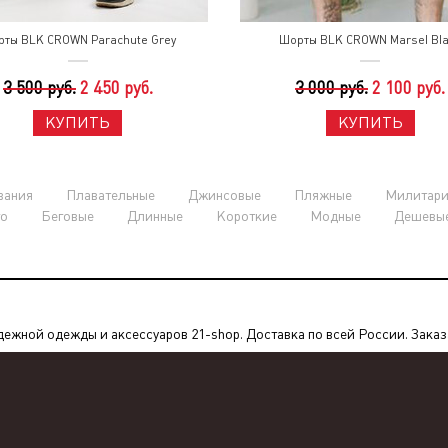
ты BLK CROWN Parachute Grey
Шорты BLK CROWN Marsel Bl
3 500 руб.
2 450 руб.
3 000 руб.
2 100 руб.
КУПИТЬ
КУПИТЬ
вания
Плавательные
Джинсовые
Пляжные
Милитар
о
Беговые
Длинные
Короткие
Модные
Дешевы
ной одежды и аксессуаров 21-shop. Доставка по всей России. Заказат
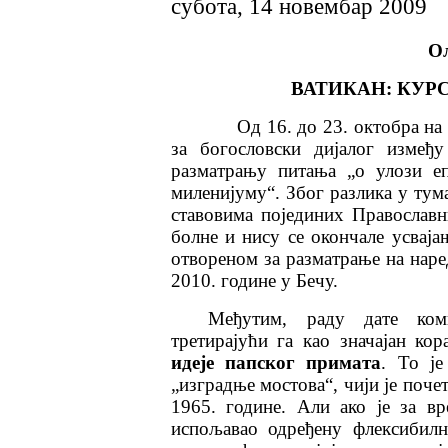
субота, 14 новембар 2009
О
ВАТИКАН: КУР
Од 16. до 23. октобра на Кип
за богословски дијалог између
разматрању питања „о улози е
миленијуму“. Због разлика у тум
ставовима појединих Православн
болне и нису се окончале усвај
отвореном за разматрање на наред
2010. године у Бечу.
Међутим, раду дате коми
третирајући га као значајан ко
идеје папског примата
. То је
„изградње мостова“, чији је поч
1965. године. Али ако је за в
испољавао одређену флексибилн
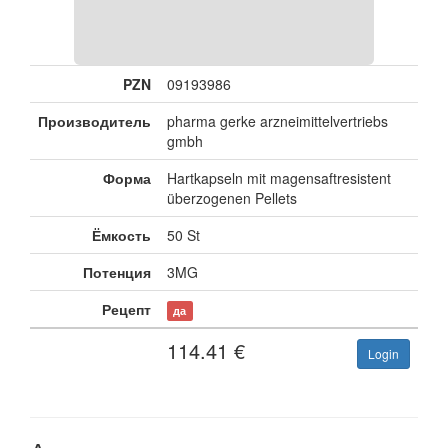
PZN
09193986
Производитель
pharma gerke arzneimittelvertriebs
gmbh
Форма
Hartkapseln mit magensaftresistent
überzogenen Pellets
Ёмкость
50 St
Потенция
3MG
Рецепт
да
114.41
€
Login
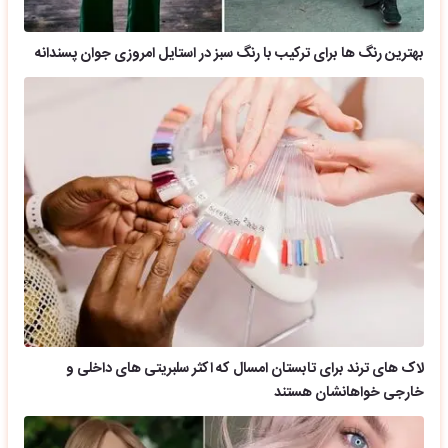
بهترین رنگ ها برای ترکیب با رنگ سبز در استایل امروزی جوان پسندانه
لاک های ترند برای تابستان امسال که اکثر سلبریتی های داخلی و
خارجی خواهانشان هستند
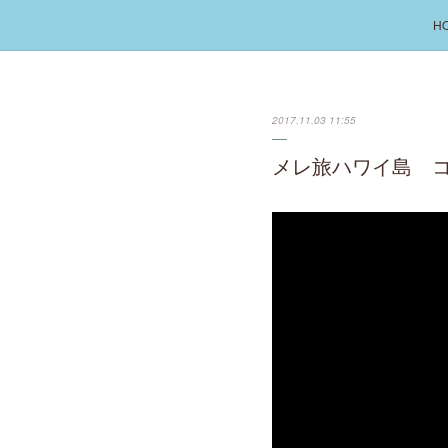
H
2017.11.03 11:55
メレ旅ハワイ島 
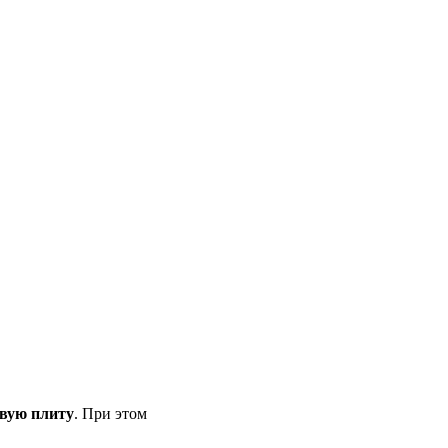
овую плиту
. При этом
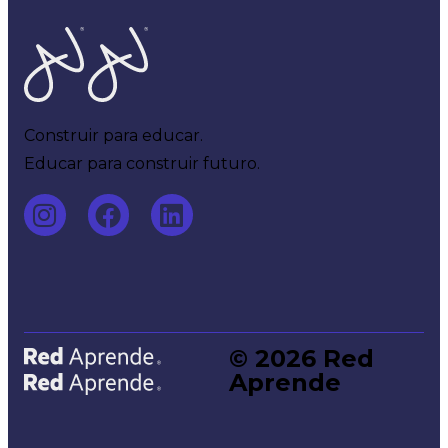
Home
Construir para educar.
Educar para construir futuro.
© 2026 Red
Home
Aprende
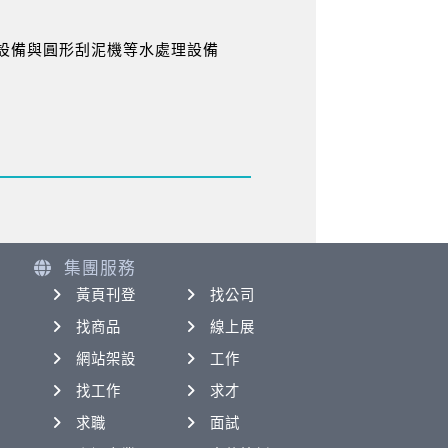
設備與圓形刮泥機等水處理設備
集團服務
黃頁刊登
找公司
找商品
線上展
網站架設
工作
找工作
求才
求職
面試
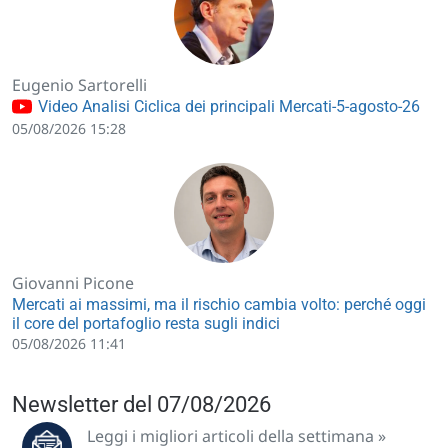
Eugenio Sartorelli
Video Analisi Ciclica dei principali Mercati-5-agosto-26
05/08/2026 15:28
Giovanni Picone
Mercati ai massimi, ma il rischio cambia volto: perché oggi
il core del portafoglio resta sugli indici
05/08/2026 11:41
Newsletter del 07/08/2026
Leggi i migliori articoli della settimana »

·····

The problem: Using the data above, return every line that contains the string "године".

Answer to the exercise:
2010. године у Бечу.
1965. године. Али ако је за в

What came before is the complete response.